7704 Junkichi Kumakura (1920-1985)
A ceramic plaque with abstract design, decorated in an Irabo glaze
Impressed seal Jun
Japan, 20th century
Dimensions: H. 25.5cm x W. 23cm x D. 4cm (10¼” x 9¼” x 1¾”)
Tomobako (original box) inscribed:
Lid: titled Iraboyu toban (a ceramic board with Irabo glaze), signed Kumakura Jun and sealed Kuma
Junkichi Kumakura was one of the most influential and popular “sculptural ceramic” artists of 20th century Japan. Born in Kyoto he studied design at Kyoto Koto Kogei Gakko (currently Kyoto Institute of Technology) and decided to pursue his career in ceramics in the mid-1940s just after the World War II. Initially Kumakura was taught by master potters Rikisaburo Fukuda (1908-1984) and Kenkichi Tomimoto (1886-1963) and was interested in pottery vessels and their decorative painting. His works were recognised from an early stage and accepted at the conventional Nitten (The Japan Fine Art Exhibition) in 1947 and 1948. He received awards at the 1st and 3rd Modern Ceramic Exhibitions in 1952 and 1954 respectively and won the 1st Japan Ceramic Society Prize in 1955.
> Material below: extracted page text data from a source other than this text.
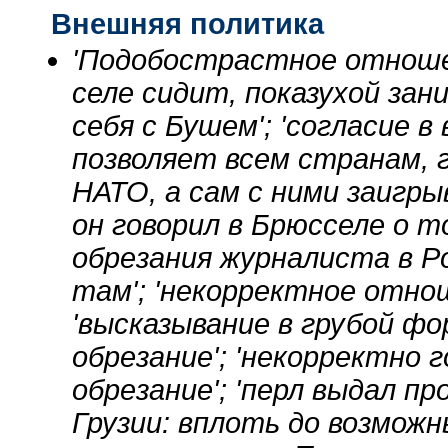
Внешняя политика
'Подобострастное отношен
селе сидит, показухой зани
себя с Бушем'; 'согласие в 
позволяет всем странам, 
НАТО, а сам с ними заигрыв
он говорил в Брюсселе о 
обрезания журналиста в Ро
там'; 'некорректное отно
'высказывание в грубой ф
обрезание'; 'некорректно 
обрезание'; 'перл выдал про
Грузии: вплоть до возможн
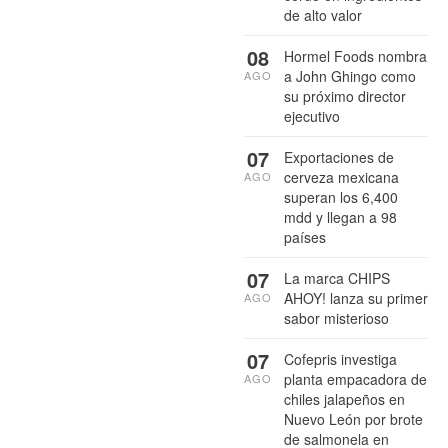
de alto valor
08
Hormel Foods nombra
a John Ghingo como
AGO
su próximo director
ejecutivo
07
Exportaciones de
cerveza mexicana
AGO
superan los 6,400
mdd y llegan a 98
países
07
La marca CHIPS
AHOY! lanza su primer
AGO
sabor misterioso
07
Cofepris investiga
planta empacadora de
AGO
chiles jalapeños en
Nuevo León por brote
de salmonela en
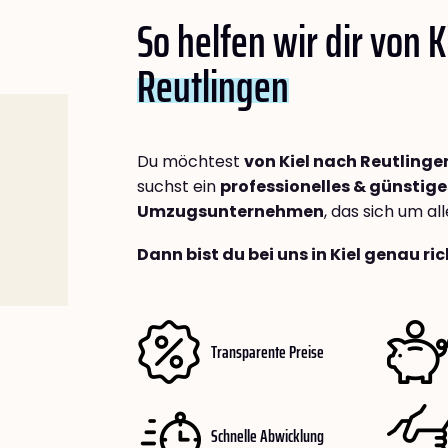
So helfen wir dir von K
Reutlingen
Du möchtest
von Kiel nach Reutlinge
suchst ein
professionelles & günstige
Umzugsunternehmen
, das sich um a
Dann bist du bei uns in Kiel genau ric
Transparente Preise
Schnelle Abwicklung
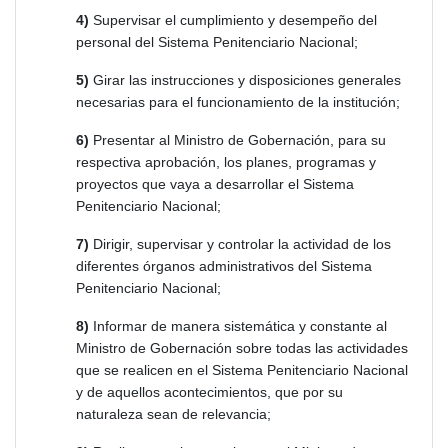
4)
Supervisar el cumplimiento y desempeño del
personal del Sistema Penitenciario Nacional;
5)
Girar las instrucciones y disposiciones generales
necesarias para el funcionamiento de la institución;
6)
Presentar al Ministro de Gobernación, para su
respectiva aprobación, los planes, programas y
proyectos que vaya a desarrollar el Sistema
Penitenciario Nacional;
7)
Dirigir, supervisar y controlar la actividad de los
diferentes órganos administrativos del Sistema
Penitenciario Nacional;
8)
Informar de manera sistemática y constante al
Ministro de Gobernación sobre todas las actividades
que se realicen en el Sistema Penitenciario Nacional
y de aquellos acontecimientos, que por su
naturaleza sean de relevancia;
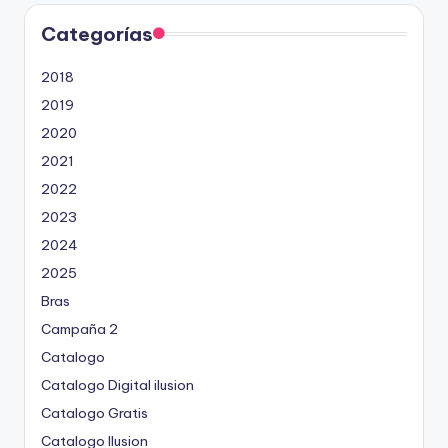
Categorías
2018
2019
2020
2021
2022
2023
2024
2025
Bras
Campaña 2
Catalogo
Catalogo Digital ilusion
Catalogo Gratis
Catalogo Ilusion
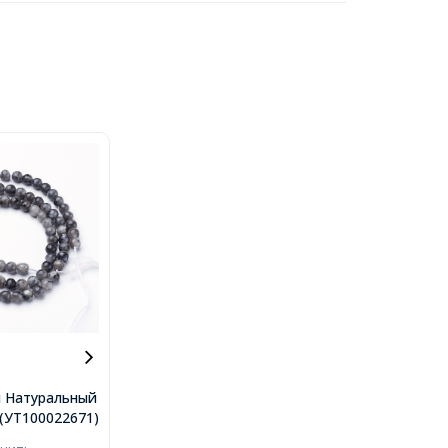
 Натуральный
рный
..(УТ100022671)
Круглые, 4мм,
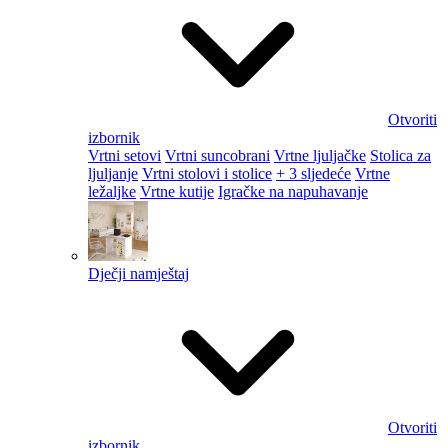
Otvoriti
izbornik
Vrtni setovi
Vrtni suncobrani
Vrtne ljuljačke
Stolica za
ljuljanje
Vrtni stolovi i stolice
+ 3 sljedeće
Vrtne
ležaljke
Vrtne kutije
Igračke na napuhavanje
Dječji namještaj
Otvoriti
izbornik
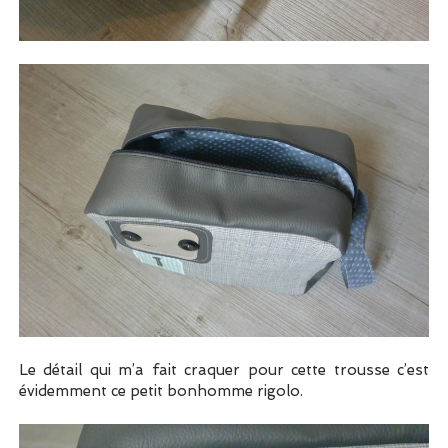
Le détail qui m’a fait craquer pour cette trousse c’est
évidemment ce petit bonhomme rigolo.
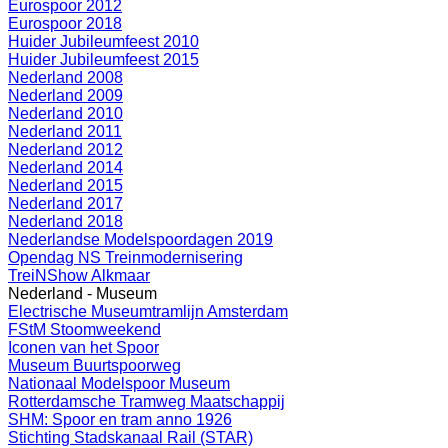
Eurospoor 2012
Eurospoor 2018
Huider Jubileumfeest 2010
Huider Jubileumfeest 2015
Nederland 2008
Nederland 2009
Nederland 2010
Nederland 2011
Nederland 2012
Nederland 2014
Nederland 2015
Nederland 2017
Nederland 2018
Nederlandse Modelspoordagen 2019
Opendag NS Treinmodernisering
TreiNShow Alkmaar
Nederland - Museum
Electrische Museumtramlijn Amsterdam
FStM Stoomweekend
Iconen van het Spoor
Museum Buurtspoorweg
Nationaal Modelspoor Museum
Rotterdamsche Tramweg Maatschappij
SHM: Spoor en tram anno 1926
Stichting Stadskanaal Rail (STAR)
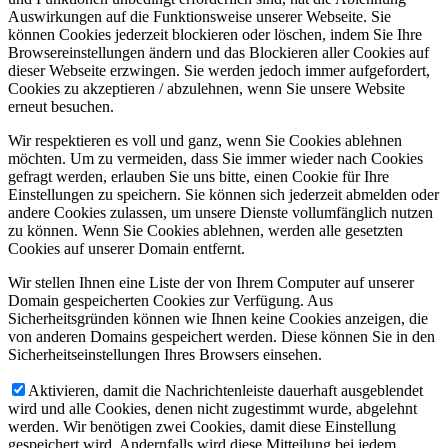
Auswirkungen auf die Funktionsweise unserer Webseite. Sie
können Cookies jederzeit blockieren oder löschen, indem Sie Ihre
Browsereinstellungen ändern und das Blockieren aller Cookies auf
dieser Webseite erzwingen. Sie werden jedoch immer aufgefordert,
Cookies zu akzeptieren / abzulehnen, wenn Sie unsere Website
erneut besuchen.
Wir respektieren es voll und ganz, wenn Sie Cookies ablehnen
möchten. Um zu vermeiden, dass Sie immer wieder nach Cookies
gefragt werden, erlauben Sie uns bitte, einen Cookie für Ihre
Einstellungen zu speichern. Sie können sich jederzeit abmelden oder
andere Cookies zulassen, um unsere Dienste vollumfänglich nutzen
zu können. Wenn Sie Cookies ablehnen, werden alle gesetzten
Cookies auf unserer Domain entfernt.
Wir stellen Ihnen eine Liste der von Ihrem Computer auf unserer
Domain gespeicherten Cookies zur Verfügung. Aus
Sicherheitsgründen können wie Ihnen keine Cookies anzeigen, die
von anderen Domains gespeichert werden. Diese können Sie in den
Sicherheitseinstellungen Ihres Browsers einsehen.
Aktivieren, damit die Nachrichtenleiste dauerhaft ausgeblendet
wird und alle Cookies, denen nicht zugestimmt wurde, abgelehnt
werden. Wir benötigen zwei Cookies, damit diese Einstellung
gespeichert wird. Andernfalls wird diese Mitteilung bei jedem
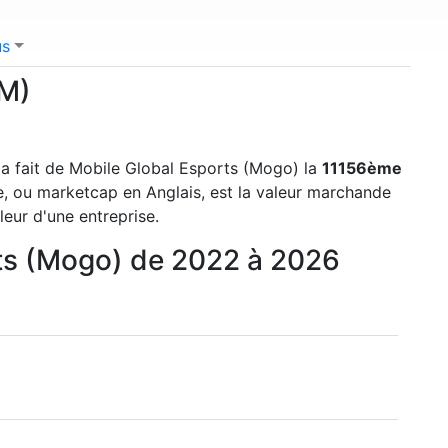
us
AM)
la fait de Mobile Global Esports (Mogo) la
11156ème
re, ou marketcap en Anglais, est la valeur marchande
leur d'une entreprise.
orts (Mogo) de 2022 à 2026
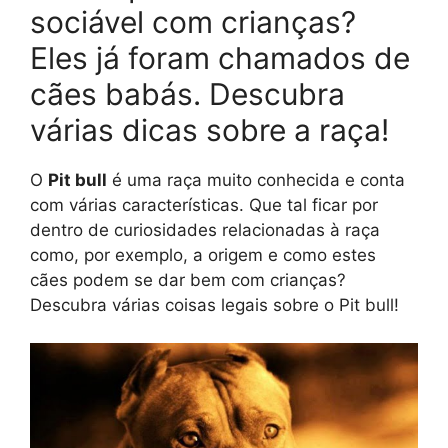
sociável com crianças?
Eles já foram chamados de
cães babás. Descubra
várias dicas sobre a raça!
O
Pit bull
é uma raça muito conhecida e conta
com várias características. Que tal ficar por
dentro de curiosidades relacionadas à raça
como, por exemplo, a origem e como estes
cães podem se dar bem com crianças?
Descubra várias coisas legais sobre o Pit bull!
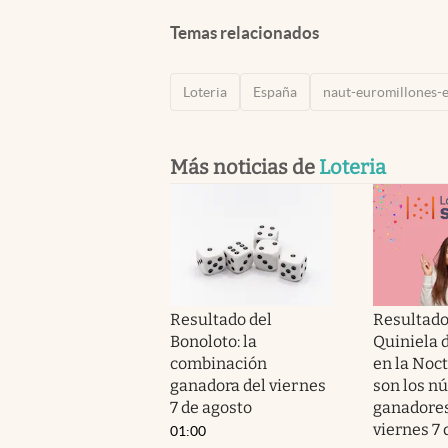
Temas relacionados
Loteria
España
naut-euromillones-
Más noticias de
Loteria
Resultado del
Resultado
Bonoloto: la
Quiniela 
combinación
en la Noct
ganadora del viernes
son los n
7 de agosto
ganadores
viernes 7 
01:00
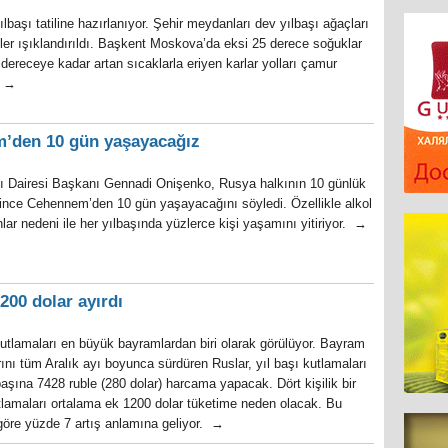
başı tatiline hazırlanıyor. Şehir meydanları dev yılbaşı ağaçları
eler ışıklandırıldı. Başkent Moskova’da eksi 25 derece soğuklar
1 dereceye kadar artan sıcaklarla eriyen karlar yolları çamur
. →
em’den 10 gün yaşayacağız
ı Dairesi Başkanı Gennadi Onişenko, Rusya halkının 10 günlük
resince Cehennem’den 10 gün yaşayacağını söyledi. Özellikle alkol
lar nedeni ile her yılbaşında yüzlerce kişi yaşamını yitiriyor. →
200 dolar ayırdı
utlamaları en büyük bayramlardan biri olarak görülüyor. Bayram
klarını tüm Aralık ayı boyunca sürdüren Ruslar, yıl başı kutlamaları
başına 7428 ruble (280 dolar) harcama yapacak. Dört kişilik bir
kutlamaları ortalama ek 1200 dolar tüketime neden olacak. Bu
göre yüzde 7 artış anlamına geliyor. →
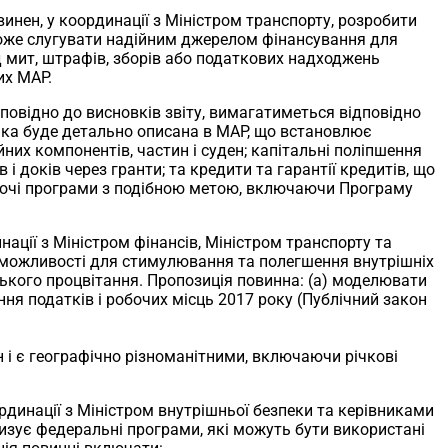
нен, у координації з Міністром транспорту, розробити
може слугувати надійним джерелом фінансування для
д мит, штрафів, зборів або податкових надходжень
их MAP.
повідно до висновків звіту, вимагатиметься відповідно
яка буде детально описана в MAP, що встановлює
их компонентів, частин і суден; капітальні поліпшення
доків через гранти; та кредити та гарантії кредитів, що
уючі програми з подібною метою, включаючи Програму
инації з Міністром фінансів, Міністром транспорту та
 можливості для стимулювання та полегшення внутрішніх
ького процвітання. Пропозиція повинна: (a) моделювати
ня податків і робочих місць 2017 року (Публічний закон
 і є географічно різноманітними, включаючи річкові
ординації з Міністром внутрішньої безпеки та керівниками
изує федеральні програми, які можуть бути використані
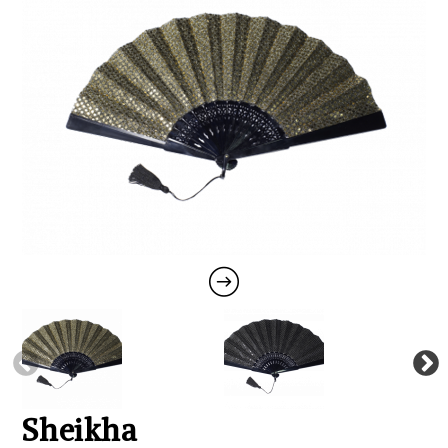
Sheikha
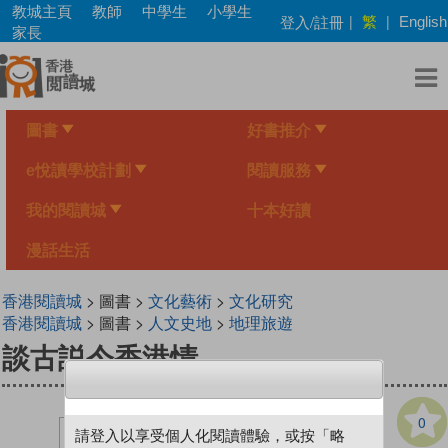
Skip
教城主頁
教師
中學生
小學生
繁
登入/註冊
|
|
English
to
家長
main
content
圖書
好書推介
e悅讀學校計劃
閱讀服務
我的閱讀城
十本好讀
漫話生活
香港閱讀城
> 圖書 >
文化藝術
>
文化研究
香港閱讀城
> 圖書 >
人文史地
>
地理旅遊
談古説今香港情
0
請登入以享受個人化閱讀體驗，或按「略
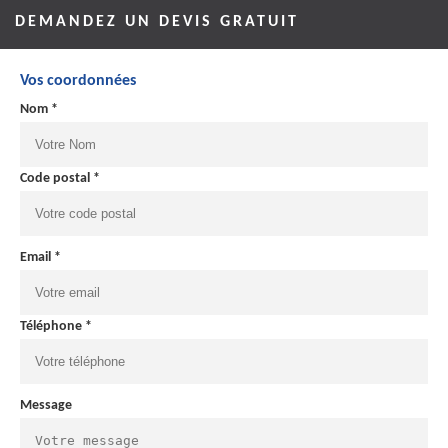
DEMANDEZ UN DEVIS GRATUIT
Vos coordonnées
Nom *
Code postal *
Email *
Téléphone *
Message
His interest then shifted from vessels to more sculptural forms and in 1957 Kumakura joined the revolutionary ceramic group Sodeisha (Crawling through Mud Association) which was co-founded by Kazuo Yagi (1918-1979), Hikaru Yamada (1923-2001) and Osamu Suzuki (1926-2001) in 1948. As a core member of the avant-garde ceramicist group, he actively created experimental and improvisational ceramic works throughout his career. Kumakura is known for his wide variety of ceramic works, some inspired by jazz music and some concerned with sexuality and eroticism.
His first solo show was held in 1951 at the Form Gallery in Ginza, Tokyo. Since then Kumakura was invited to exhibit at a number of exhibitions in Japan and internationally, including the Brussels World Exposition in 1958 where he won the grand prize and the International Ceramics Exhibition, Prague, in 1962 where he won the silver prize. In 1989 a major retrospective exhibition Organs that Provoke: Ceramic Works of Junkichi Kumakura was held at the National Museum of Modern Art, Tokyo.
Works by the artist can be found in the collections of: The National Museum of Modern Art, Tokyo; The National Museum of Modern Art, Kyoto; The National Museum of Art, Osaka; Museum of Modern Ceramic Art, Gifu; The Shigaraki Ceramic Culture Park, Shiga; Suntory Museum of Art, Tokyo; Victoria and Albert Museum, London; Portland Art Museum, USA.